The Hyderabadi biryani is so famous for it’s uncooked or kaccha marinated chicken slowly cooked with layering aromatic saffron flavor long-grain basmati rice and fried onions.


What is Hyderabadi chicken biryani made of?

Hyderabadi chicken dum biryani is made of good quality partially cooked long-grain fragrant basmati rice steamed with uncooked marinated chickens, a few biryani spices, brown onions, desi ghee and freshly chopped pudina leaves, coriander leaves.


What to serve with the Hyderabadi biryani recipe?

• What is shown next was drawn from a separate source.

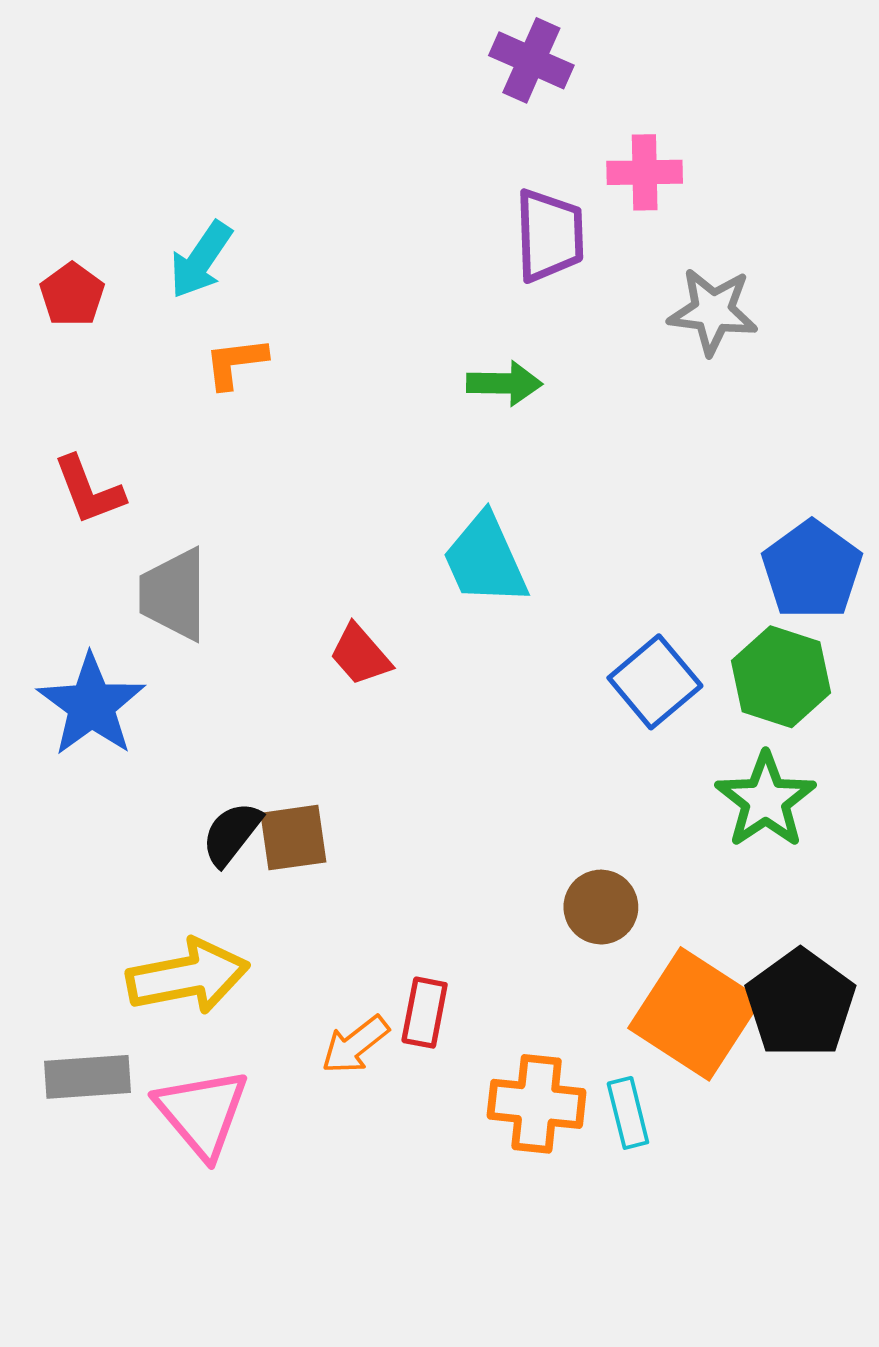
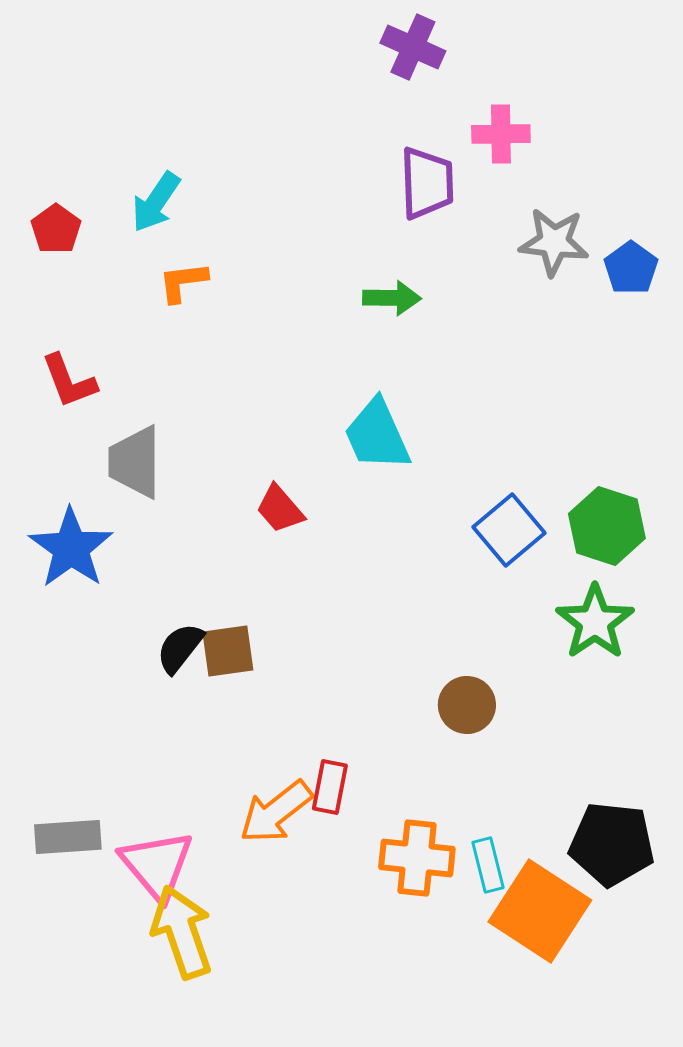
blue pentagon: (812, 570) -> (631, 268), moved, size x0.7
yellow arrow: (188, 977) -> (182, 932), moved, turned -98
black pentagon: (800, 1004) -> (612, 844), moved, turned -30
orange square: (695, 1014) -> (540, 911), moved
orange arrow: (355, 1045) -> (276, 812), size x1.4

Serve Hyderabadi biryani with gravy dish including Kadai chicken, butter chicken, chicken korma. You can also add a raita and salad.


Note: If you want to make above chicken dishes hover over the chicken tab.



Tips To Make Best Hyderabadi Biryani Recipe 


  • Rice: For preparing best hyderabadi biryani you must use best quality flavourful long grain basmati rice from any popular brand available in the market and soak them in the water at least 30 min before using it.


  • Brown Onions: In traditional hyderabadi biryani recipe the most important ingredient is fried onions or brown onions, so always fry them in medium flame with a lot of oil.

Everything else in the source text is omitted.